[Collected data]
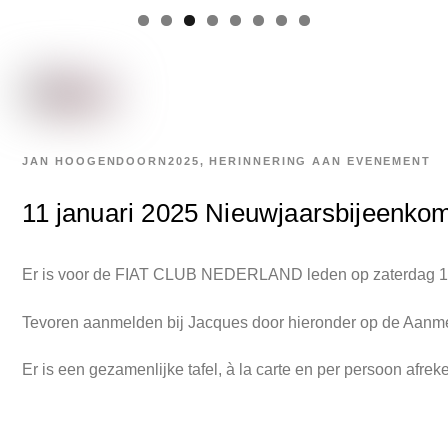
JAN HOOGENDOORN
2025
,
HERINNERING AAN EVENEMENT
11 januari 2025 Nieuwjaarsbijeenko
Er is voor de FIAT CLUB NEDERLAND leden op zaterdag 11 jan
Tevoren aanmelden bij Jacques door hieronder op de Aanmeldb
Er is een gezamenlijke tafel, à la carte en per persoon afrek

* * *

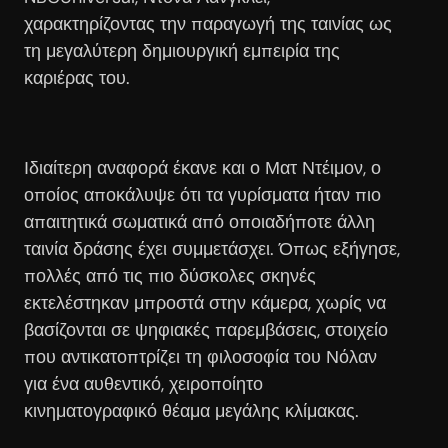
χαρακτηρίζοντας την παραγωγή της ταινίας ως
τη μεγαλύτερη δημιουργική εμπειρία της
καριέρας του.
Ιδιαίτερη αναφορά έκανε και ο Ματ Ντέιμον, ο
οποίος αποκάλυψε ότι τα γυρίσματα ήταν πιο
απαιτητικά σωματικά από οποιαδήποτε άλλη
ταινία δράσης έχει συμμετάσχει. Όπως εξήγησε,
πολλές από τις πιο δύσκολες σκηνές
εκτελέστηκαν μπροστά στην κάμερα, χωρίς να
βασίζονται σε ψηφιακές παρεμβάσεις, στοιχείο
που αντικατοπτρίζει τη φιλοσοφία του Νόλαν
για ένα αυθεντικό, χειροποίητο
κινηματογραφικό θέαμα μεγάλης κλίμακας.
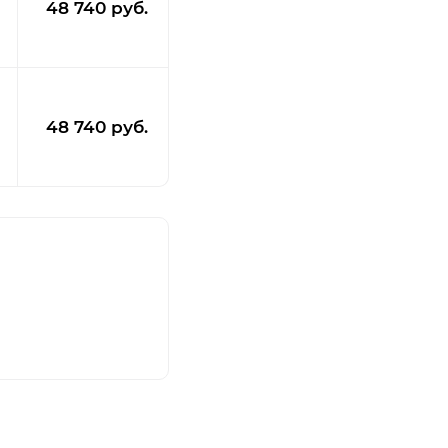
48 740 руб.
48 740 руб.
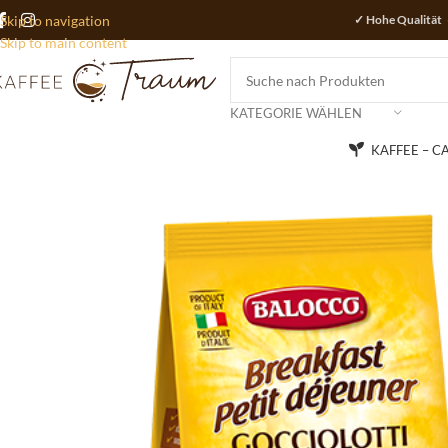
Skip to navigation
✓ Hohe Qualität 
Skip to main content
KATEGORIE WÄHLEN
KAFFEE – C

Prompt: Copy each line of the data that contains the word "Skip", leaving the other lines out.

Answer section:
Skip to navigation
Skip to main content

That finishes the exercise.